De la réduction de l’étalement urbain au renforcement de notre souveraineté alimentaire, l’éventail des enjeux de la lutte contre l’artificialisation est large.
Ambitieux donc, l’objectif n’en est pas moins louable et même consensuel, imposé par le constat qu’environ 24 000 hectares d’ENAF disparaissent chaque année en France. Il reste que sa mise en œuvre, moyennant une déclinaison territoriale de l’objectif de sobriété foncière à travers les documents de planification et d’urbanisme (SRADDET, SDRIF, SAR, PADDUC, SCOT, PLU(i)), conférant ainsi aux élus locaux le rôle de maîtres d’œuvre du ZAN, s’avère plus problématique.

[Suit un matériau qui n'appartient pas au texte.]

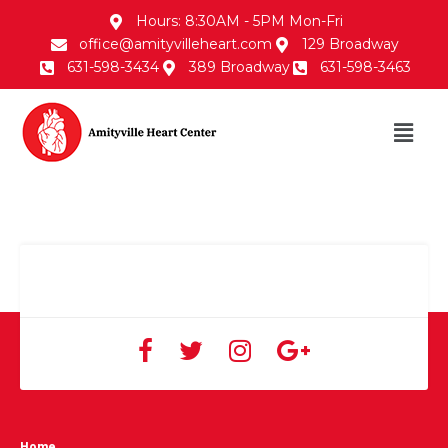
Hours: 8:30AM - 5PM Mon-Fri
office@amityvilleheart.com
129 Broadway
631-598-3434
389 Broadway
631-598-3463
Home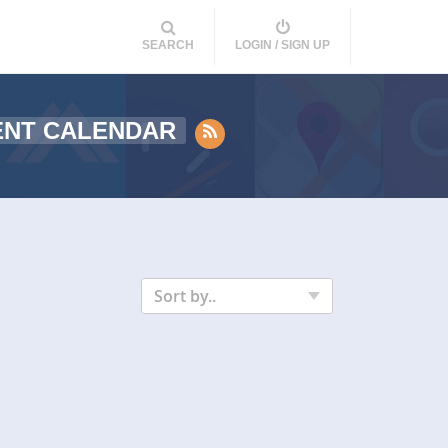
SEARCH
LOGIN / SIGN UP
ENT CALENDAR
Sort by..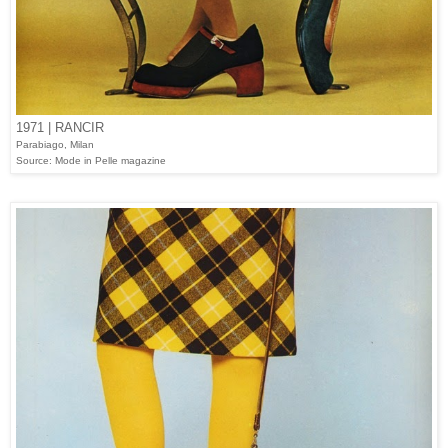
1971 | RANCIR
Parabiago, Milan
Source: Mode in Pelle magazine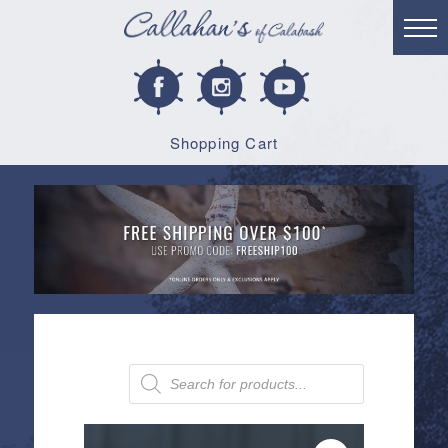
Shopping Cart
Products
search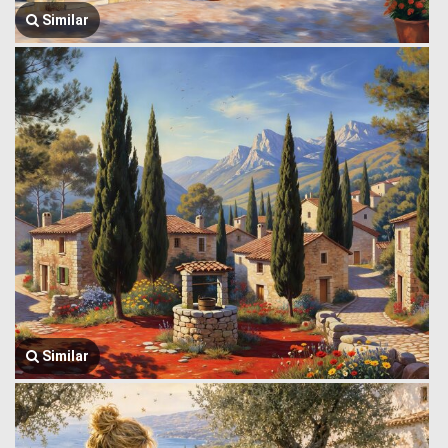
Similar
Similar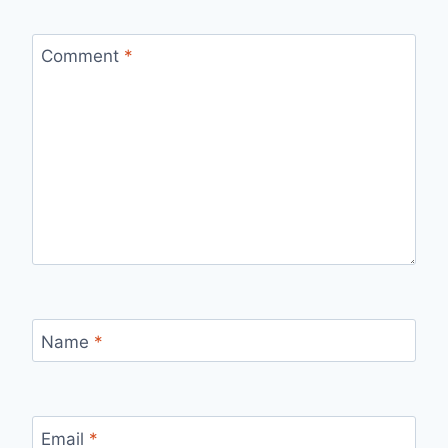
Comment
*
Name
*
Email
*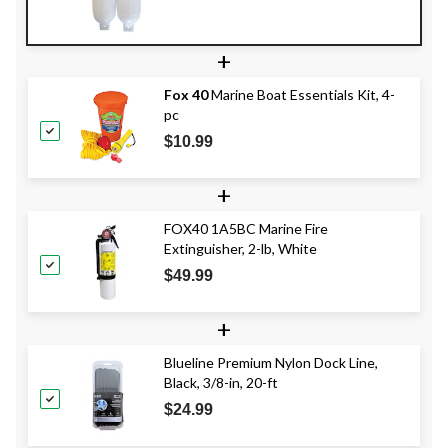
+
Fox 40
Marine Boat Essentials Kit, 4-
pc
$10.99
+
FOX40 1A5BC Marine Fire
Extinguisher, 2-lb, White
$49.99
+
Blueline Premium Nylon Dock Line,
Black, 3/8-in, 20-ft
$24.99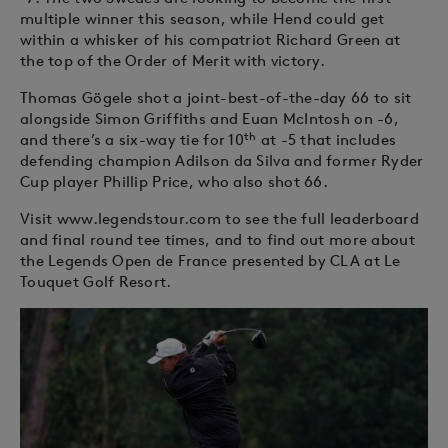
multiple winner this season, while Hend could get
within a whisker of his compatriot Richard Green at
the top of the Order of Merit with victory.
Thomas Gögele shot a joint-best-of-the-day 66 to sit
alongside Simon Griffiths and Euan McIntosh on -6,
th
and there’s a six-way tie for 10
at -5 that includes
defending champion Adilson da Silva and former Ryder
Cup player Phillip Price, who also shot 66.
Visit www.legendstour.com to see the full leaderboard
and final round tee times, and to find out more about
the Legends Open de France presented by CLA at Le
Touquet Golf Resort.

Devant le scepticisme de ces derniers, et alors même que la loi dite ZAN 2 du 20 juillet 2023 entendait déjà faciliter la mise en œuvre de la lutte contre l’artificialisation, la proposition de loi Trace fait désormais fi de l’objectif intermédiaire prévu en 2031, modifie les modalités de décompte de l’artificialisation permettant d’atteindre l’objectif en 2050 et reporte (une nouvelle fois) le calendrier de modification des documents de planification et d’urbanisme.

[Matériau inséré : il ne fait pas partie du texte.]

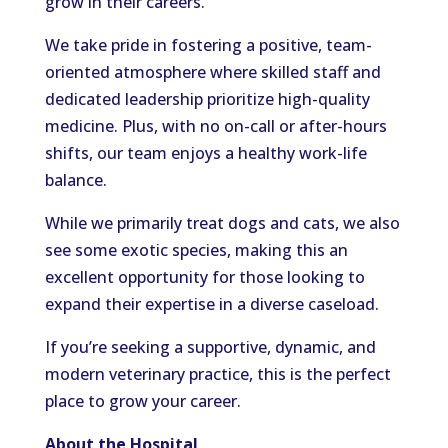
grow in their careers.
We take pride in fostering a positive, team-
oriented atmosphere where skilled staff and
dedicated leadership prioritize high-quality
medicine. Plus, with no on-call or after-hours
shifts, our team enjoys a healthy work-life
balance.
While we primarily treat dogs and cats, we also
see some exotic species, making this an
excellent opportunity for those looking to
expand their expertise in a diverse caseload.
If you’re seeking a supportive, dynamic, and
modern veterinary practice, this is the perfect
place to grow your career.
About the Hospital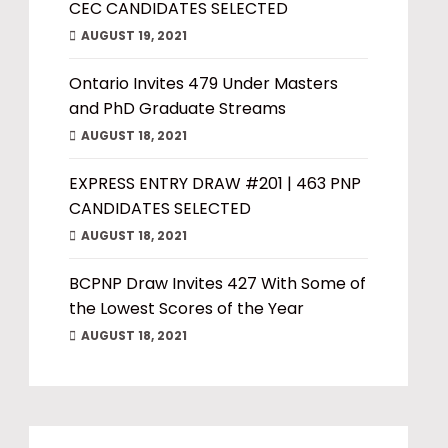
CEC CANDIDATES SELECTED
AUGUST 19, 2021
Ontario Invites 479 Under Masters
and PhD Graduate Streams
AUGUST 18, 2021
EXPRESS ENTRY DRAW #201 | 463 PNP
CANDIDATES SELECTED
AUGUST 18, 2021
BCPNP Draw Invites 427 With Some of
the Lowest Scores of the Year
AUGUST 18, 2021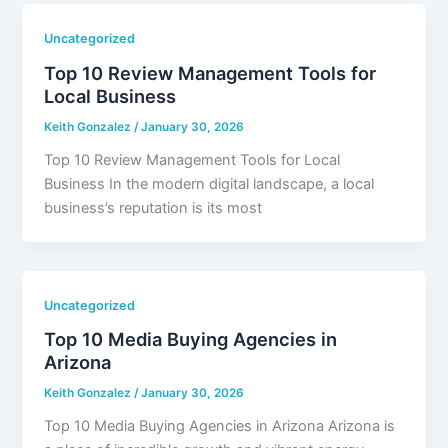
Uncategorized
Top 10 Review Management Tools for
Local Business
Keith Gonzalez
/
January 30, 2026
Top 10 Review Management Tools for Local
Business In the modern digital landscape, a local
business’s reputation is its most
Uncategorized
Top 10 Media Buying Agencies in
Arizona
Keith Gonzalez
/
January 30, 2026
Top 10 Media Buying Agencies in Arizona Arizona is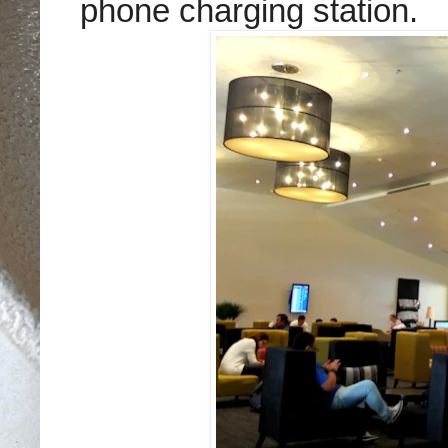
phone charging station.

« Un poète doit laisser des traces de son passage, non des preuves » écrivait René Char, dont s’est inspiré le sénateur Jean-Baptiste Blanc, co-auteur de la proposition de loi, affichant ainsi une volonté claire de décorseter la loi Climat et résilience.
Il n’en est pas moins vrai que les règles du ZAN n’ont pas été assorties des outils financiers notamment, indispensables à leur mise en application par les collectivités territoriales.
La contre-attaque est venue de l’Assemblée nationale : « 29 mesures afin de faire du ZAN un levier d’innovation, pas une contrainte », une « transformation profonde du cadre fiscal » ou, ainsi résumé par Sandrine Le Feur, comment « protéger la loi ZAN en donnant aux élus locaux les clés indispensables afin d’en faciliter son application dans les territoires ».
Le maintien d’une échéance intermédiaire
Tandis que Mme Constance de Pélichy préconise un décalage à 2034 de l’échéance intermédiaire afin de donner de la souplesse aux élus locaux, excluant ainsi les années 2021 à 2023 du décompte de la consommation d’ENAF sur lesquelles ceux-ci ne peuvent plus agir, Mme Sandrine Le Feur plaide en faveur du maintien de l’échéance intermédiaire à 2031 afin d’éviter les risques d’une plus grande artificialisation.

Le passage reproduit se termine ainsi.